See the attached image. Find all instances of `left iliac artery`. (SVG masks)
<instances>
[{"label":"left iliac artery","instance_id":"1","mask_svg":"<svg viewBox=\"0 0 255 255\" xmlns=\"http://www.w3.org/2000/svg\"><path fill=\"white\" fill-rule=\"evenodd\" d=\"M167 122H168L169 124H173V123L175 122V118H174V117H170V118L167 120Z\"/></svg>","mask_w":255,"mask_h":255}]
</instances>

* **TASK TO CARRY OUT**:
Print out the entire listing above without any change.

* **SOLUTION TO THE PROBLEM**:
See the attached image. Find all instances of `left iliac artery`. (SVG masks)
<instances>
[{"label":"left iliac artery","instance_id":"1","mask_svg":"<svg viewBox=\"0 0 255 255\" xmlns=\"http://www.w3.org/2000/svg\"><path fill=\"white\" fill-rule=\"evenodd\" d=\"M167 122H168L169 124H173V123L175 122V118H174V117H170V118L167 120Z\"/></svg>","mask_w":255,"mask_h":255}]
</instances>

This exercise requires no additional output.